__Activity__:
The requested output is every line from the one with "Segment myocardium." through the last line below, printed exactly.

Stored items:
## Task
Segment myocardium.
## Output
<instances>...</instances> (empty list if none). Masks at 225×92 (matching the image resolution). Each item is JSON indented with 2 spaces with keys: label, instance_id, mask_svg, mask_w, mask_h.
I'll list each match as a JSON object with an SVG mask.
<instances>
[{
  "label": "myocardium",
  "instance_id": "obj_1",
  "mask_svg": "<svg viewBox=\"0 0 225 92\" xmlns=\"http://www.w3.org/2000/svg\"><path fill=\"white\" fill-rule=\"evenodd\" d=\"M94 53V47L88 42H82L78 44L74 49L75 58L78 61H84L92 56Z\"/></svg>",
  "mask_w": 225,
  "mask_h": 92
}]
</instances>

__Task solution__:
Segment myocardium.
## Output
<instances>...</instances> (empty list if none). Masks at 225×92 (matching the image resolution). Each item is JSON indented with 2 spaces with keys: label, instance_id, mask_svg, mask_w, mask_h.
I'll list each match as a JSON object with an SVG mask.
<instances>
[{
  "label": "myocardium",
  "instance_id": "obj_1",
  "mask_svg": "<svg viewBox=\"0 0 225 92\" xmlns=\"http://www.w3.org/2000/svg\"><path fill=\"white\" fill-rule=\"evenodd\" d=\"M94 53V47L88 42H82L78 44L74 49L75 58L78 61H84L92 56Z\"/></svg>",
  "mask_w": 225,
  "mask_h": 92
}]
</instances>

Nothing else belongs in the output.